Server configuration with reverse proxy returns timeout and proxy errors

jary · June 8, 2021, 3:07pm

1. What is the problem? Be very detailed.
ODK Central stopped responding after a non-ODK related upgrade of packages. I have been receiving timeout and proxy errors since.

I had a perfectly working Central setup v. 0.8.0 (whole story here) and after doing a general apt-get upgrade, Central started to return 504 Gateway timeout errors.

The packages that could matter (apache, libssl, certbot, iptables, systemd, python) had only security updates, nothing significant.

I upgraded Central to version 1.2.0. Now the following happens:

On plain http, when accessing static content, like version.txt, I get an immediate response. Good, I suppose that means server works, at least partially.
On plain http, when accessing the main page, background gray appears. After 60 seconds the rest of the page with a login window appears. The restore file returns a HTTP 504 Gateway time-out.
On https, for any request, i get a HTTP 500 Proxy Error: The proxy server could not handle the request. Reason: Error during SSL Handshake with remote server

Also, the docker-compose@central service is down, but I have no idea if it is relevant.

Postgresql database works. I can connect manually and perform queries.

2. What app or server are you using and on what device and operating system? Include version numbers.
First, Central 0.8.0, now 1.2.0
Standalone machine with Debian 10, kernel 4.19.0.
The network setup: There is another web server running concurrently on the same machine, so an Apache (2.4.38) reverse proxy is forwarding packets with the address survey.example.com to ports :4480 and :4443.
There is a Let's Encrypt certificate that was already used.

3. What you have you tried to fix the problem?
I upgraded Central to version 1.2.0. Because some settings have changed between versions, I upgraded by ditching my old working central folder and instead git-cloned the repository in a new folder.

I had to stop and delete the current nginx docker container, before starting a new one. Otherwise it would start but was "unhealthy".

My .env file looks like this:

# Use fully qualified domain names. Set to DOMAIN=local if SSL_TYPE=selfsign.
DOMAIN=survey.example.com

# Used for Let's Encrypt expiration emails and Enketo technical support emails
SYSADMIN_EMAIL=mail@example.com

# Options: letsencrypt, customssl, upstream, selfsign
SSL_TYPE=upstream

# Do not change if using SSL_TYPE=letsencrypt
HTTP_PORT=4480
HTTPS_PORT=4443

Having everything configured in .env, I could leave docker-compose.yml in its original state. (Thank you for this change.)
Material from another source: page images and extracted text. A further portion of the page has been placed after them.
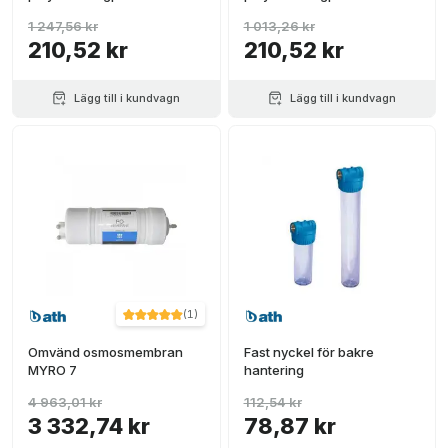
1 247,56 kr
1 013,26 kr
210,52 kr
210,52 kr
Lägg till i kundvagn
Lägg till i kundvagn
(
1
)
Omvänd osmosmembran
Fast nyckel för bakre
MYRO 7
hantering
4 963,01 kr
112,54 kr
3 332,74 kr
78,87 kr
The relevant Apache config:

<VirtualHost *:80>
    ServerName survey.example.com
    ProxyPreserveHost On
    ProxyPass / http://localhost:4480/
    ProxyPassReverse / http://localhost:4480/
</VirtualHost>

<VirtualHost *:443>
    SSLProxyEngine On
    ServerName survey.example.com
    ProxyPreserveHost On
    SSLEngine On                # 
    SSLProxyVerify none         # These settings are 
    SSLProxyCheckPeerCN off     # supposed to help but
    SSLProxyCheckPeerName off   # seem to have no effect.
    SSLProxyCheckPeerExpire off # 
    ProxyPass / https://localhost:4443/
    ProxyPassReverse / https://localhost:4443/

    SSLCertificateFile /etc/letsencrypt/live/my.example.com/fullchain.pem
    SSLCertificateKeyFile /etc/letsencrypt/live/my.example.com/privkey.pem
    Include /etc/letsencrypt/options-ssl-apache.conf
</VirtualHost>

I tried various combinations of SSL_TYPE and HTTP ports (80 vs 4480 and 443 vs 4443) and this combination kind of worked the best. I'm not really sure what settings to choose. If I have a pre-existing certificate that is from Let's Encrypt, is it upstream or letsencrypt?

4. What steps can we take to reproduce the problem?
This is probably a configuration problem than a straight out error of ODK.
Because plain HTTP works, I think the problem is related to HTTPS misconfiguration. The timeouts can be explained by databases refusing non-secure connections, so fixing those should help with the timeouts as well (or so I hope).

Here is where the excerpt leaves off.